A single, identical cyclic nucleotide kinase-directed consensus site on MLCK is phosphorylated in the presence of calmodulin by both PKA and PKG (13, 44). This is the only such consensus site on telokin, and both PKA and PKG phosphorylated telokin (Fig. 4). Forskolin, an agent that increases cAMP, but not cGMP, also increased telokin phosphorylation in intact intestinal smooth muscle (this study), either through activation of PKA or cross-activation of PKG (for a review, see Ref. 45). Nitroprusside (up to 1 mM) had no relaxant effect on rabbit ileum longitudinal smooth muscle,³ consistent with the reported insensitivity of cyclic GMP production to nitric oxide donors in intestinal, as contrasted to vascular, smooth muscle (46). These findings suggest that both cGMP- and cAMP-activated kinase(s) can mediate telokin phosphorylation and associated Ca²⁺ desensitization. Given the cross-activation of the two cyclic nucleotide-activated kinases by, respectively, cAMP and cGMP, the question as to which specific kinase is acting under physiological conditions remains to be answered, and the answer may vary among different types of smooth muscles and activators of adenylate and guanylate cyclases. The cGMP-dependent protein kinase can mediate cAMP-induced reduction of [Ca²⁺]_i (47). Recent evidence obtained with relatively specific kinase inhibitors suggests that PKG mediates cAMP-induced phosphorylation of inositol 1,4,5-trisphosphate receptor (48) and Ca²⁺ desensitization in rat vascular smooth muscle (49).

In view of the activity of unphosphorylated, recombinant telokin, we conclude that phosphorylation is not required for, but only enhances, the Ca²⁺-desensitizing effect of telokin, perhaps by dissociating it from a bound, less active complex.
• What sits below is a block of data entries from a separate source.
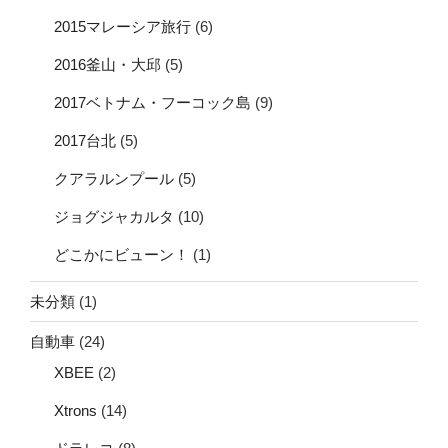
2015マレーシア旅行
(6)
2016釜山・大邱
(5)
2017ベトナム・フーコック島
(9)
2017台北
(5)
クアラルンプール
(5)
ジョグジャカルタ
(10)
どこかにビューン！
(1)
未分類
(1)
自動車
(24)
XBEE
(2)
Xtrons
(14)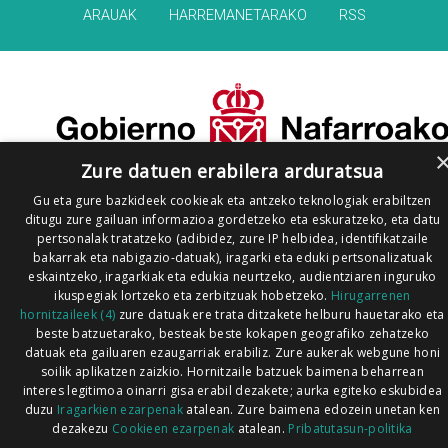
ARAUAK
HARREMANETARAKO
RSS
Zure datuen erabilera arduratsua
Gu eta gure bazkideek cookieak eta antzeko teknologiak erabiltzen
ditugu zure gailuan informazioa gordetzeko eta eskuratzeko, eta datu
pertsonalak tratatzeko (adibidez, zure IP helbidea, identifikatzaile
bakarrak eta nabigazio-datuak), iragarki eta eduki pertsonalizatuak
eskaintzeko, iragarkiak eta edukia neurtzeko, audientziaren inguruko
ikuspegiak lortzeko eta zerbitzuak hobetzeko.
Hirugarrenen
hornitzaileek (4)
zure datuak ere trata ditzakete helburu hauetarako eta
beste batzuetarako, besteak beste kokapen geografiko zehatzeko
datuak eta gailuaren ezaugarriak erabiliz. Zure aukerak webgune honi
soilik aplikatzen zaizkio. Hornitzaile batzuek baimena beharrean
interes legitimoa oinarri gisa erabil dezakete; aurka egiteko eskubidea
duzu
Iragarkien ezarpenak
atalean. Zure baimena edozein unetan ken
dezakezu
Cookieen ezarpenak
atalean.
Pribatutasun-politika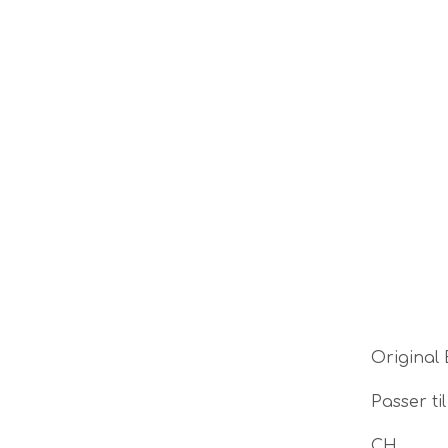
Original 
Passer ti
CH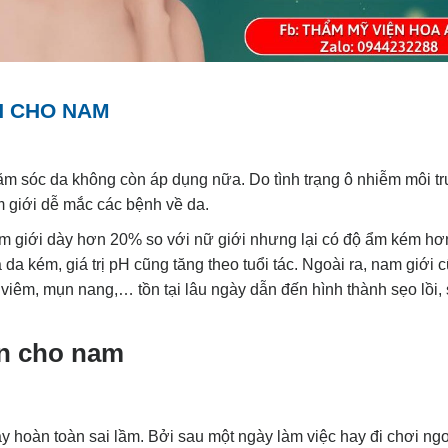
H CHO NAM
ăm sóc da không còn áp dụng nữa. Do tình trạng ô nhiễm môi t
m giới dễ mắc các bệnh về da.
 nam giới dày hơn 20% so với nữ giới nhưng lại có độ ẩm kém h
a kém, giá trị pH cũng tăng theo tuổi tác. Ngoài ra, nam giới 
viêm, mụn nang,… tồn tại lâu ngày dẫn đến hình thành sẹo lồi, 
n cho nam
y hoàn toàn sai lầm. Bởi sau một ngày làm việc hay đi chơi ngoà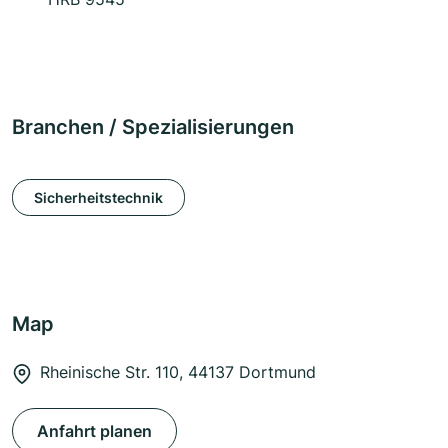
Branchen / Spezialisierungen
Sicherheitstechnik
Map
Rheinische Str. 110, 44137 Dortmund
Anfahrt planen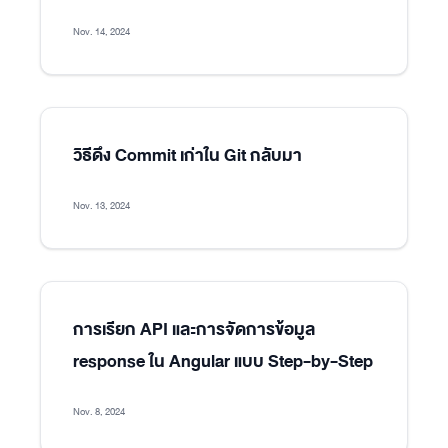
Nov. 14, 2024
วิธีดึง Commit เก่าใน Git กลับมา
Nov. 13, 2024
การเรียก API และการจัดการข้อมูล
response ใน Angular แบบ Step-by-Step
Nov. 8, 2024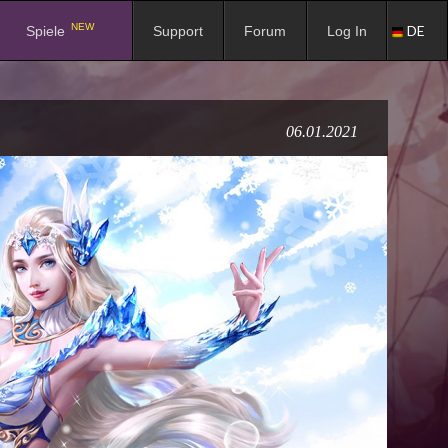
NEW
DE
Spiele
Support
Forum
Log In
06.01.2021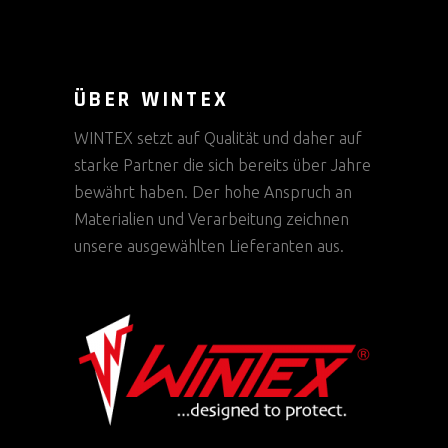
ÜBER WINTEX
WINTEX setzt auf Qualität und daher auf
starke Partner die sich bereits über Jahre
bewährt haben. Der hohe Anspruch an
Materialien und Verarbeitung zeichnen
unsere ausgewählten Lieferanten aus.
Given the stoichiometry of telokin (70-90 µM) versus MLCK (2-4 µM (19, 41), we also consider it unlikely that the less active state of nonphosphorylated telokin is due to its binding to MLCK (20, 38). Our results support the hypothesis (1, 12) that PKG and/or PKA and telokin cooperate in a Ca²⁺-desensitizing mechanism mediated by enhancement of MLC₂₀ dephosphorylation. It remains to be determined whether telokin interacts directly with the regulatory subunit of SMPP-1M (for a review, see Ref. 1) or binds to MLC₂₀ in a manner that facilitates the activity of the catalytic subunit of SMPP-1M.